Exercise >> The records below must be transcribed exactly. Do not include the pictures.

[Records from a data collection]
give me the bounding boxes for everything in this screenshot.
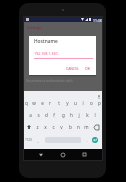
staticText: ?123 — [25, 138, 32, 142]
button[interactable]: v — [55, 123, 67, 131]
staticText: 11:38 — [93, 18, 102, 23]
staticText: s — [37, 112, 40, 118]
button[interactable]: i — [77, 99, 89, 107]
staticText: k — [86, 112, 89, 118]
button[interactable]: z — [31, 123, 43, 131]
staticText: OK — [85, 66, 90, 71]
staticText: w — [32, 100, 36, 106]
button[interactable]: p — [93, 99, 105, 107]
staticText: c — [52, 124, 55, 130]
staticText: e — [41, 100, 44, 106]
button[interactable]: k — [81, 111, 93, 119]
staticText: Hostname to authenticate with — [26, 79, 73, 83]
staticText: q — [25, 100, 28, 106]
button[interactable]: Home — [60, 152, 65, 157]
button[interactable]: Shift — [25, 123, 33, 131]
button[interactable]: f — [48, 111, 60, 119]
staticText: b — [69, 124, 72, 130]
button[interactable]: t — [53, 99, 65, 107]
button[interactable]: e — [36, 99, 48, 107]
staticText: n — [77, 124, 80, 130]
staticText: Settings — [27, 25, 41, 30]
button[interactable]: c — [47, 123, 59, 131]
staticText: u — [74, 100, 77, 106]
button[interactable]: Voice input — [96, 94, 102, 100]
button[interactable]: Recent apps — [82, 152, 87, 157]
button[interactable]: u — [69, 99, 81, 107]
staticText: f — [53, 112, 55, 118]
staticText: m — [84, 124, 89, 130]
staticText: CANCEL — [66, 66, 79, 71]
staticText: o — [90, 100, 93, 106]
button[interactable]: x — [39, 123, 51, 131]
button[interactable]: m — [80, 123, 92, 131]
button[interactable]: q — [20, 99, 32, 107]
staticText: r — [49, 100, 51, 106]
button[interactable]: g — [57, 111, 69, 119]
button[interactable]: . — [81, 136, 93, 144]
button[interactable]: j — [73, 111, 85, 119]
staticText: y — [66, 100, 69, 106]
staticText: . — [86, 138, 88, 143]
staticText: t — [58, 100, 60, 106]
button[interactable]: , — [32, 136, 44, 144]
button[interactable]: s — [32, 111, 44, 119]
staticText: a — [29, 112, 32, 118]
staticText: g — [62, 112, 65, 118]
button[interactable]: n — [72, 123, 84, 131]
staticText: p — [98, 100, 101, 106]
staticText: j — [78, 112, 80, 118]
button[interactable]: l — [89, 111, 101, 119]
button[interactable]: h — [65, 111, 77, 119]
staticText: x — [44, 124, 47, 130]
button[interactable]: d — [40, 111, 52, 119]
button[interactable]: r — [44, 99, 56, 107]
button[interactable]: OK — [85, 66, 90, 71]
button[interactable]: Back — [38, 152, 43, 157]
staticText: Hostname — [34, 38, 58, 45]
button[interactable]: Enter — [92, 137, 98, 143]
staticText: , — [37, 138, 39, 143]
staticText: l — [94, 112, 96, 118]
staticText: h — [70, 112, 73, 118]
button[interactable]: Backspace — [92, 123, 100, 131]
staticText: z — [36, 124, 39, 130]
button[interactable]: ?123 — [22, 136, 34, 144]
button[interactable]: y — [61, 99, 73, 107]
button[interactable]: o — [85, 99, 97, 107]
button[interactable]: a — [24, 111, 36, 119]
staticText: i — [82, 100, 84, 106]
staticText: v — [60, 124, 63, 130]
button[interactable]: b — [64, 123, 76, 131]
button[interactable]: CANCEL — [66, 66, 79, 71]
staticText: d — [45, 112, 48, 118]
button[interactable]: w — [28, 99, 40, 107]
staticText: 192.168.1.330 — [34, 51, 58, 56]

Exercise solution >>
give me the bounding boxes for everything in this screenshot.
staticText: ?123 — [25, 138, 32, 142]
button[interactable]: v — [55, 123, 67, 131]
staticText: 11:38 — [93, 18, 102, 23]
staticText: s — [37, 112, 40, 118]
button[interactable]: i — [77, 99, 89, 107]
staticText: k — [86, 112, 89, 118]
button[interactable]: z — [31, 123, 43, 131]
staticText: OK — [85, 66, 90, 71]
staticText: w — [32, 100, 36, 106]
button[interactable]: p — [93, 99, 105, 107]
staticText: c — [52, 124, 55, 130]
staticText: e — [41, 100, 44, 106]
button[interactable]: k — [81, 111, 93, 119]
staticText: Hostname to authenticate with — [26, 79, 73, 83]
staticText: q — [25, 100, 28, 106]
button[interactable]: Home — [60, 152, 65, 157]
button[interactable]: Shift — [25, 123, 33, 131]
button[interactable]: f — [48, 111, 60, 119]
staticText: b — [69, 124, 72, 130]
button[interactable]: t — [53, 99, 65, 107]
button[interactable]: e — [36, 99, 48, 107]
staticText: n — [77, 124, 80, 130]
staticText: Settings — [27, 25, 41, 30]
button[interactable]: c — [47, 123, 59, 131]
staticText: u — [74, 100, 77, 106]
button[interactable]: Voice input — [96, 94, 102, 100]
button[interactable]: Recent apps — [82, 152, 87, 157]
button[interactable]: u — [69, 99, 81, 107]
staticText: f — [53, 112, 55, 118]
staticText: m — [84, 124, 89, 130]
staticText: CANCEL — [66, 66, 79, 71]
staticText: o — [90, 100, 93, 106]
button[interactable]: x — [39, 123, 51, 131]
button[interactable]: m — [80, 123, 92, 131]
button[interactable]: q — [20, 99, 32, 107]
staticText: r — [49, 100, 51, 106]
button[interactable]: g — [57, 111, 69, 119]
button[interactable]: . — [81, 136, 93, 144]
button[interactable]: j — [73, 111, 85, 119]
staticText: y — [66, 100, 69, 106]
staticText: . — [86, 138, 88, 143]
staticText: t — [58, 100, 60, 106]
button[interactable]: , — [32, 136, 44, 144]
button[interactable]: s — [32, 111, 44, 119]
staticText: a — [29, 112, 32, 118]
staticText: g — [62, 112, 65, 118]
button[interactable]: n — [72, 123, 84, 131]
staticText: p — [98, 100, 101, 106]
staticText: j — [78, 112, 80, 118]
button[interactable]: l — [89, 111, 101, 119]
button[interactable]: h — [65, 111, 77, 119]
staticText: x — [44, 124, 47, 130]
button[interactable]: d — [40, 111, 52, 119]
button[interactable]: r — [44, 99, 56, 107]
button[interactable]: OK — [85, 66, 90, 71]
button[interactable]: Back — [38, 152, 43, 157]
staticText: Hostname — [34, 38, 58, 45]
button[interactable]: Enter — [92, 137, 98, 143]
staticText: , — [37, 138, 39, 143]
staticText: l — [94, 112, 96, 118]
staticText: h — [70, 112, 73, 118]
button[interactable]: Backspace — [92, 123, 100, 131]
staticText: z — [36, 124, 39, 130]
button[interactable]: ?123 — [22, 136, 34, 144]
button[interactable]: y — [61, 99, 73, 107]
button[interactable]: o — [85, 99, 97, 107]
button[interactable]: a — [24, 111, 36, 119]
staticText: i — [82, 100, 84, 106]
staticText: v — [60, 124, 63, 130]
button[interactable]: b — [64, 123, 76, 131]
button[interactable]: CANCEL — [66, 66, 79, 71]
staticText: d — [45, 112, 48, 118]
button[interactable]: w — [28, 99, 40, 107]
staticText: 192.168.1.330 — [34, 51, 58, 56]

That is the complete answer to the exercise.